_What you have to do_
Leave the images aside and output every entry exactly.

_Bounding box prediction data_

━━━━━━━━━━━━━━━━

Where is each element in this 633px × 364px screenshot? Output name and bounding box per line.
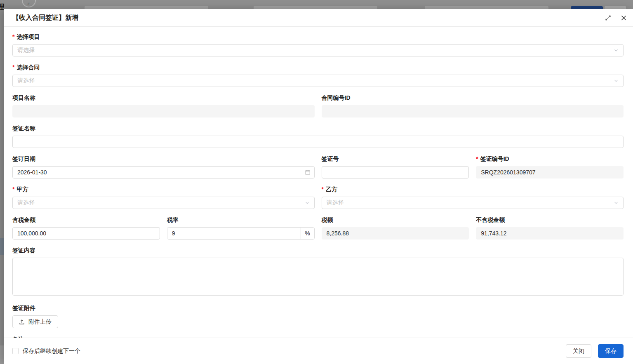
dialog-footer: 保存后继续创建下一个 关闭 保存 bbox=[4, 338, 633, 364]
background-input-sliver bbox=[85, 6, 208, 9]
background-sidebar-accent bbox=[0, 238, 4, 255]
visa-name-input[interactable] bbox=[12, 136, 624, 148]
field-contract: *选择合同 请选择 bbox=[12, 63, 624, 87]
field-visa-name: 签证名称 bbox=[12, 124, 624, 148]
required-asterisk: * bbox=[12, 33, 14, 41]
field-party-b: *乙方 请选择 bbox=[322, 185, 624, 209]
visa-no-input[interactable] bbox=[322, 166, 469, 178]
field-visa-attachment: 签证附件 附件上传 bbox=[12, 304, 624, 328]
field-project-name: 项目名称 bbox=[12, 94, 315, 117]
visa-name-label: 签证名称 bbox=[12, 124, 624, 132]
contract-label: 选择合同 bbox=[16, 63, 40, 71]
chevron-down-icon bbox=[614, 48, 619, 53]
background-sidebar-light bbox=[0, 345, 4, 364]
chevron-down-icon bbox=[305, 200, 310, 205]
required-asterisk: * bbox=[476, 155, 478, 163]
visa-id-input bbox=[476, 166, 624, 178]
field-visa-id: *签证编号ID bbox=[476, 155, 624, 178]
visa-no-label: 签证号 bbox=[322, 155, 469, 163]
project-label: 选择项目 bbox=[16, 33, 40, 41]
contract-no-input bbox=[322, 105, 624, 117]
amount-excl-tax-input bbox=[476, 227, 624, 240]
dialog-title: 【收入合同签证】新增 bbox=[12, 14, 78, 22]
dialog-header: 【收入合同签证】新增 bbox=[4, 9, 633, 27]
field-visa-content: 签证内容 bbox=[12, 246, 624, 297]
required-asterisk: * bbox=[12, 63, 14, 71]
save-continue-label: 保存后继续创建下一个 bbox=[23, 348, 80, 355]
footer-actions: 关闭 保存 bbox=[566, 344, 624, 358]
tax-rate-group: % bbox=[167, 227, 315, 240]
tax-rate-label: 税率 bbox=[167, 216, 315, 224]
dialog-body: *选择项目 请选择 *选择合同 请选择 项目名称 合同编号ID bbox=[4, 27, 633, 338]
field-party-a: *甲方 请选择 bbox=[12, 185, 315, 209]
field-sign-date: 签订日期 bbox=[12, 155, 315, 178]
tax-amount-input bbox=[322, 227, 469, 240]
tax-amount-label: 税额 bbox=[322, 216, 469, 224]
project-name-label: 项目名称 bbox=[12, 94, 315, 102]
tax-rate-input[interactable] bbox=[167, 228, 301, 239]
field-tax-rate: 税率 % bbox=[167, 216, 315, 240]
close-icon[interactable] bbox=[620, 14, 627, 21]
visa-attachment-label: 签证附件 bbox=[12, 304, 624, 312]
background-input-sliver bbox=[425, 6, 548, 9]
field-contract-no: 合同编号ID bbox=[322, 94, 624, 117]
sign-date-input[interactable] bbox=[17, 169, 305, 176]
close-button[interactable]: 关闭 bbox=[566, 344, 591, 358]
upload-icon bbox=[19, 319, 25, 325]
attachment-upload-button[interactable]: 附件上传 bbox=[12, 315, 58, 328]
party-b-select[interactable]: 请选择 bbox=[322, 197, 624, 209]
field-amount-excl-tax: 不含税金额 bbox=[476, 216, 624, 240]
required-asterisk: * bbox=[322, 185, 324, 193]
contract-select[interactable]: 请选择 bbox=[12, 75, 624, 87]
party-b-label: 乙方 bbox=[326, 185, 337, 193]
amount-incl-tax-label: 含税金额 bbox=[12, 216, 160, 224]
party-a-select[interactable]: 请选择 bbox=[12, 197, 315, 209]
field-project: *选择项目 请选择 bbox=[12, 33, 624, 56]
party-a-label: 甲方 bbox=[16, 185, 28, 193]
background-avatar-glyph: 〃 bbox=[26, 1, 31, 8]
calendar-icon bbox=[305, 169, 311, 175]
visa-content-label: 签证内容 bbox=[12, 246, 624, 254]
dialog-header-actions bbox=[604, 14, 627, 21]
project-name-input bbox=[12, 105, 315, 117]
background-button-sliver bbox=[605, 6, 626, 9]
required-asterisk: * bbox=[12, 185, 14, 193]
visa-id-label: 签证编号ID bbox=[480, 155, 509, 163]
save-continue-option[interactable]: 保存后继续创建下一个 bbox=[12, 348, 80, 355]
save-button[interactable]: 保存 bbox=[598, 344, 624, 358]
background-input-sliver bbox=[254, 6, 377, 9]
expand-icon[interactable] bbox=[604, 14, 612, 21]
percent-suffix: % bbox=[301, 228, 314, 239]
contract-no-label: 合同编号ID bbox=[322, 94, 624, 102]
project-select[interactable]: 请选择 bbox=[12, 44, 624, 56]
field-visa-no: 签证号 bbox=[322, 155, 469, 178]
sign-date-label: 签订日期 bbox=[12, 155, 315, 163]
background-primary-button-sliver bbox=[571, 6, 603, 9]
save-continue-checkbox[interactable] bbox=[12, 348, 19, 354]
sign-date-picker[interactable] bbox=[12, 166, 315, 178]
chevron-down-icon bbox=[614, 78, 619, 83]
chevron-down-icon bbox=[614, 200, 619, 205]
amount-incl-tax-input[interactable] bbox=[12, 227, 160, 240]
upload-button-label: 附件上传 bbox=[28, 318, 52, 326]
amount-excl-tax-label: 不含税金额 bbox=[476, 216, 624, 224]
income-contract-visa-dialog: 【收入合同签证】新增 *选择项目 请选择 bbox=[4, 9, 633, 364]
field-tax-amount: 税额 bbox=[322, 216, 469, 240]
field-amount-incl-tax: 含税金额 bbox=[12, 216, 160, 240]
visa-content-input[interactable] bbox=[12, 258, 624, 296]
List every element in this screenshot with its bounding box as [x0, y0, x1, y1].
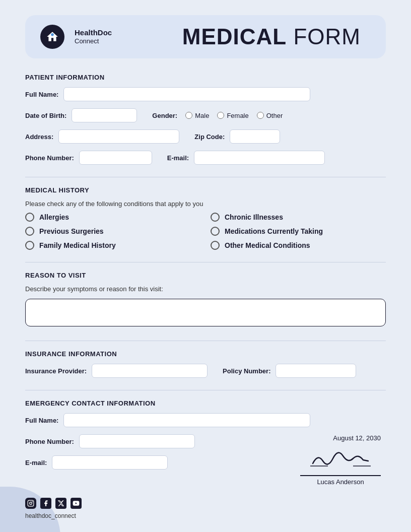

━━━━━━━━━━━━━━━━

_Task solution_
Where is each element in this 633px × 364px screenshot? Output name and bounding box per line.
dialog-footer: 保存后继续创建下一个 关闭 保存 bbox=[4, 338, 633, 364]
background-input-sliver bbox=[85, 6, 208, 9]
background-sidebar-accent bbox=[0, 238, 4, 255]
visa-name-input[interactable] bbox=[12, 136, 624, 148]
field-contract: *选择合同 请选择 bbox=[12, 63, 624, 87]
field-visa-name: 签证名称 bbox=[12, 124, 624, 148]
required-asterisk: * bbox=[12, 33, 14, 41]
field-party-b: *乙方 请选择 bbox=[322, 185, 624, 209]
visa-no-input[interactable] bbox=[322, 166, 469, 178]
field-visa-attachment: 签证附件 附件上传 bbox=[12, 304, 624, 328]
field-project-name: 项目名称 bbox=[12, 94, 315, 117]
visa-name-label: 签证名称 bbox=[12, 124, 624, 132]
contract-label: 选择合同 bbox=[16, 63, 40, 71]
chevron-down-icon bbox=[614, 48, 619, 53]
background-sidebar-light bbox=[0, 345, 4, 364]
chevron-down-icon bbox=[305, 200, 310, 205]
required-asterisk: * bbox=[476, 155, 478, 163]
visa-id-input bbox=[476, 166, 624, 178]
field-visa-id: *签证编号ID bbox=[476, 155, 624, 178]
visa-no-label: 签证号 bbox=[322, 155, 469, 163]
project-label: 选择项目 bbox=[16, 33, 40, 41]
contract-no-input bbox=[322, 105, 624, 117]
amount-excl-tax-input bbox=[476, 227, 624, 240]
dialog-title: 【收入合同签证】新增 bbox=[12, 14, 78, 22]
dialog-header: 【收入合同签证】新增 bbox=[4, 9, 633, 27]
field-visa-content: 签证内容 bbox=[12, 246, 624, 297]
required-asterisk: * bbox=[12, 63, 14, 71]
save-continue-label: 保存后继续创建下一个 bbox=[23, 348, 80, 355]
footer-actions: 关闭 保存 bbox=[566, 344, 624, 358]
tax-rate-group: % bbox=[167, 227, 315, 240]
tax-rate-label: 税率 bbox=[167, 216, 315, 224]
dialog-body: *选择项目 请选择 *选择合同 请选择 项目名称 合同编号ID bbox=[4, 27, 633, 338]
field-party-a: *甲方 请选择 bbox=[12, 185, 315, 209]
field-sign-date: 签订日期 bbox=[12, 155, 315, 178]
tax-amount-input bbox=[322, 227, 469, 240]
tax-amount-label: 税额 bbox=[322, 216, 469, 224]
project-name-label: 项目名称 bbox=[12, 94, 315, 102]
tax-rate-input[interactable] bbox=[167, 228, 301, 239]
field-tax-rate: 税率 % bbox=[167, 216, 315, 240]
close-icon[interactable] bbox=[620, 14, 627, 21]
visa-attachment-label: 签证附件 bbox=[12, 304, 624, 312]
background-input-sliver bbox=[425, 6, 548, 9]
field-contract-no: 合同编号ID bbox=[322, 94, 624, 117]
sign-date-input[interactable] bbox=[17, 169, 305, 176]
close-button[interactable]: 关闭 bbox=[566, 344, 591, 358]
upload-icon bbox=[19, 319, 25, 325]
attachment-upload-button[interactable]: 附件上传 bbox=[12, 315, 58, 328]
party-b-select[interactable]: 请选择 bbox=[322, 197, 624, 209]
field-amount-excl-tax: 不含税金额 bbox=[476, 216, 624, 240]
required-asterisk: * bbox=[322, 185, 324, 193]
contract-select[interactable]: 请选择 bbox=[12, 75, 624, 87]
party-b-label: 乙方 bbox=[326, 185, 337, 193]
amount-incl-tax-label: 含税金额 bbox=[12, 216, 160, 224]
party-a-select[interactable]: 请选择 bbox=[12, 197, 315, 209]
field-project: *选择项目 请选择 bbox=[12, 33, 624, 56]
party-a-label: 甲方 bbox=[16, 185, 28, 193]
background-avatar-glyph: 〃 bbox=[26, 1, 31, 8]
calendar-icon bbox=[305, 169, 311, 175]
visa-content-label: 签证内容 bbox=[12, 246, 624, 254]
dialog-header-actions bbox=[604, 14, 627, 21]
project-name-input bbox=[12, 105, 315, 117]
background-button-sliver bbox=[605, 6, 626, 9]
required-asterisk: * bbox=[12, 185, 14, 193]
visa-id-label: 签证编号ID bbox=[480, 155, 509, 163]
save-continue-option[interactable]: 保存后继续创建下一个 bbox=[12, 348, 80, 355]
save-button[interactable]: 保存 bbox=[598, 344, 624, 358]
background-input-sliver bbox=[254, 6, 377, 9]
expand-icon[interactable] bbox=[604, 14, 612, 21]
percent-suffix: % bbox=[301, 228, 314, 239]
contract-no-label: 合同编号ID bbox=[322, 94, 624, 102]
project-select[interactable]: 请选择 bbox=[12, 44, 624, 56]
field-visa-no: 签证号 bbox=[322, 155, 469, 178]
sign-date-label: 签订日期 bbox=[12, 155, 315, 163]
background-primary-button-sliver bbox=[571, 6, 603, 9]
save-continue-checkbox[interactable] bbox=[12, 348, 19, 354]
sign-date-picker[interactable] bbox=[12, 166, 315, 178]
chevron-down-icon bbox=[614, 78, 619, 83]
chevron-down-icon bbox=[614, 200, 619, 205]
amount-incl-tax-input[interactable] bbox=[12, 227, 160, 240]
upload-button-label: 附件上传 bbox=[28, 318, 52, 326]
amount-excl-tax-label: 不含税金额 bbox=[476, 216, 624, 224]
income-contract-visa-dialog: 【收入合同签证】新增 *选择项目 请选择 bbox=[4, 9, 633, 364]
field-tax-amount: 税额 bbox=[322, 216, 469, 240]
field-amount-incl-tax: 含税金额 bbox=[12, 216, 160, 240]
visa-content-input[interactable] bbox=[12, 258, 624, 296]
List every element in this screenshot with its bounding box as [x0, y0, x1, y1].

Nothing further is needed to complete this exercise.